Abstract of Meeting Paper

Society for Risk Analysis 2001 Annual Meeting

Distinguishing Pharmacokinetic and Pharmacodynamic Components When Animal-to-Human Extrapolation Uncertainty Is Characterized by an Empirical Distribution. L. R. Rhomberg, Gradient Corporation, MA

Since the advent of PBPK modeling in health risk assessment, the question of separately characterizing pharmacokinetic (PK) and pharmacodynamic (PD) components to dose extrapolation has been problematic. In recent "distributional" approaches to noncancer risk assessment, the traditional fixed Uncertainty Factor for animal-to-human extrapolation is replaced by a statistical distribution of possible equitoxic doses, often based on empirical results of comparative toxicity studies. In this talk, I explore issues regarding how to divide such distributions into PK and PD components for use when PBPK modeling makes available species-specific estimates of target-organ doses in experimental animals and humans, thereby reducing the PK component of uncertainty. A proposed method hinges on the additivity of variances of added independent random variables, which can be applied to parse the geometric standard deviation (GSD) of an empirically based lognormal distribution into two GSDs representing multiplied PK and PD components.
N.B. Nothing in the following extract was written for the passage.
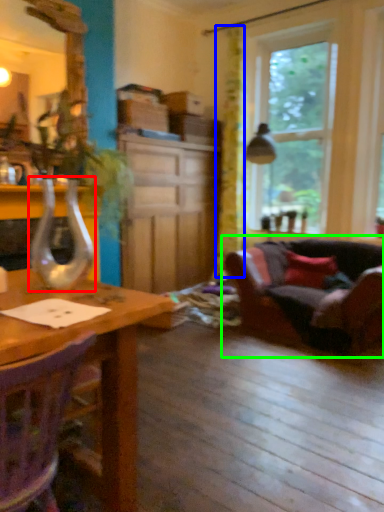 Question: Considering the real-world distances, which object is farthest from glass vase (highlighted by a red box)? curtain (highlighted by a blue box) or studio couch (highlighted by a green box)?

Choices:
 (A) curtain
 (B) studio couch

Answer: (A)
Chemical- and species-specific PBPK models have uncertainty themselves, however, and this uncertainty needs to be "added back in." This construct provides an objective means to address the perennial question, How certain does new mechanistic information (in this case, PBPK modeling) need to be in order to be used in regulatory risk assessment? It also addresses the "overstuffing" problem, in which the uncertainties of separate components of an extrapolation seem to be larger in aggregate than the overall uncertainty. The implications for current methods using fixed uncertainty factors is discussed.